-2-

151 11 3
                                    

Otobüsten inmiş buluşma yerine yürürken biraz ilerde Rin'i bir fotoğrafçıdan çıkarken gördüm. Elinde bir poşet vardı. Sanıyorum fotoğraf makinesi için film almıştı.

Biraz hızlanıp ona yetiştim ve bir anda elimi omuzuna attım. O da bir anlık korkuyla hafifçe yerinden sıçrayıp bir küfür mırıldandı. Ben tepkisini görmezden gelip "N'aber?"
deyince o da hiçbir şey olmamış gibi "İyi işte, n'olsun. Sen?" diye devam ettirdi. Böylece buluşma yerine varana kadar havadan sudan sohbet etmeye başladık.

Gördüğüm rüya yüzümden her ne kadar Rin'le konuşurken gerilsem de duygu ve düşüncelerimi iyi saklayan biriyim. Bu yüzden farketmeyeceğini umuyorum.

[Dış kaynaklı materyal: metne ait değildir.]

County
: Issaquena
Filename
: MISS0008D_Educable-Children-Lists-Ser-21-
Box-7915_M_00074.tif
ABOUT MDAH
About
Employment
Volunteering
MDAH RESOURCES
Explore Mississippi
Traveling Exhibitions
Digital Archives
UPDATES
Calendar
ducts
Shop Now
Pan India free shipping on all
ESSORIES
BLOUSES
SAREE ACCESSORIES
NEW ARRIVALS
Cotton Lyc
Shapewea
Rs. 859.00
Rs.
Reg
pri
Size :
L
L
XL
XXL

Buluşma yeri sadece bilenin geldiği tatlı bir kafeydi. Sadece bilenin dedim çünkü kafenin yeri hem şehrin merkezine hem de yerleşim alanlarına ters kalıyordu. Bu yüzden de genelde sakindi. Biz de burayı Atsumu ile kavga ederken kaybolup öyle bulmuştuk.

Kafe, bulunduğu ortamın şartlarını olabildiğince avantaja çevirmiş küçük bir yerdi. 3 yüzü camlardan oluşuyordu ve içerisinde bir sürü bitki vardı. Dışarıda 3 tane masa varken içerideyse 4 tane vardı. Dışarıdaki masaların gölgesini kocaman ve yaşlı bir ağaç yapıyordu. Bu kafe hakkında en sevdiğim şey de zaten o ağaçtı. Bana huzur veriyordu, sakinleştiriyordu. Burayı Rin'in de çok sevdiğini biliyordum. Her geldiğimizde o içimi ısıtan sıcak gülümsemesini sunardı gözler önüne.

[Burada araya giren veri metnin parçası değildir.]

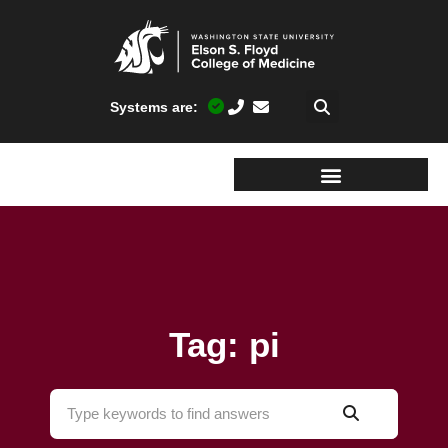
Systems are:
Tag: pi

Kafeye geldiğimizde içeride Kita-san, Aran ve Ren vardı. Rin ile beraber içeri girdik. Kita-san'nın bize dümdüz baktığını görünce hemen saati kontrol ettim. Onları bir saat bekletmiştik. Kita-san çok dakik bir insan olduğu için kesinlikle bize öyle bakmasının sebebi buydu. İkimiz, üçünden özür diledik ve masaya oturduk.

Beklediğimden daha da az kişiydik. Bu yüzden de buluşma çok uzun sürmez diye düşünüyordum.

Yanılmıştım. Şuan saat akşam 7diydi ve biz hala evlere gitmek için dağılmamıştık. Ren az kişi olacağımızı tahmin etmiş olacak ki yanında bir kaç tane kutu oyunu getirmişti. Biz de aralarından Monopoly'i seçip oynamaya başlamıştık.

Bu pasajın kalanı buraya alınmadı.